Your instructions:
Only the pictures stay out; please return all the entries below exactly as written.

[Collected data]
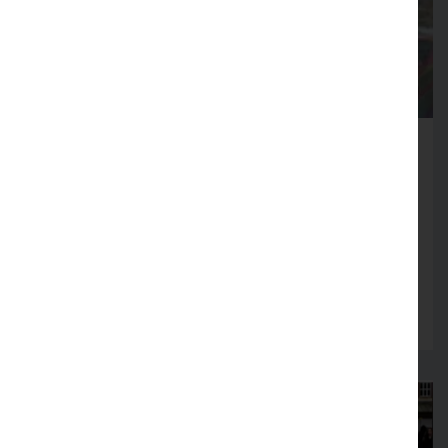
Fire Service launches Business
Safety Month
Firms across Lancashire encouraged to review
fire safety arrangements in August
Read more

Finished exercise:
Fire Service launches Business
Safety Month
Firms across Lancashire encouraged to review
fire safety arrangements in August
Read more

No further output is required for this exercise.